Qualcomm has been fussing around ML for a while with the Zeroth SDK and Snapdragon Neural Processing Engine. The NPE certainly works reasonably well on the Hexagon DSP that Qualcomm use. The Hexagon DSP is far from a very wide parallel platform and it has been confirmed by Yann LeCun that Qualcomm and Facebook are working together on a better way in Wired's "The Race To Build An AI Chip For Everything Just Got Real",
"And more recently, Qualcomm has started building chips specifically for executing neural networks, according to LeCun, who is familiar with Qualcomm's plans because Facebook is helping the chip maker develop technologies related to machine learning.

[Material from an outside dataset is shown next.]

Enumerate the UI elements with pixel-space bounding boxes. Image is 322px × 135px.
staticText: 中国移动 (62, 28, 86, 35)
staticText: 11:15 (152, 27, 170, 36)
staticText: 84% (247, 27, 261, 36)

Qualcomm vice president of technology Jeff Gehlhaar confirms the project. "We're very far along in our prototyping and development," he says."
Perhaps we'll see something soon beyond the Kryo CPU, Adreno GPU, Hexagon DSP, and Hexagon Vector Extensions. It is going to be hard to be a start-up in this space if you're competing against Qualcomm's machine learning.

Pezy-SC and Pezy-SC2

These are the 1024 core and 2048 core processors that Pezy develop. The Pezy-SC 1024 core chip powered the top 3 systems on the Green500 list of supercomputers back in 2015. The Pezy-SC2 is the follow up chip that is meant to be delivered by now, and I do see a talk in June about it, but details are scarce yet intriguing,
"PEZY-SC2 HPC Brick: 32 of PEZY-SC2 module card with 64GB DDR4 DIMM (2.1 PetaFLOPS (DP) in single tank with 6.4Tb/s"
It will be interesting to see what  2,048 MIMD MIPS Warrior 64-bit cores can do. In the June 2017 Green500 list, a Nvidia P100 system took the number one spot and there is a Pezy-SC2 system at number 7. So the chip seems alive but details are thin on the ground. Motoaki Saito is certainly worth watching.


Despite many promises, Kalray has not progressed their chip offering beyond the 256 core beast I covered back in 2015, "Kalray - new product meander." Kalray is advertising their product as suitable for embedded self-driving car applications though I can't see the product architecture being an ideal CNN platform in its current form. Kalray has a Kalray Neural Network (KaNN) software package and claims better efficiency than GPUs with up to 1 TFlop/s on chip.

Kalrays NN fortunes may improve with an imminent product refresh and just this month Kalray completed a new funding that raised $26M. The new Coolidge processor is due in mid-2018 with 80 or 160 cores along with 80 or 160 co-processors optimised for vision and deep learning.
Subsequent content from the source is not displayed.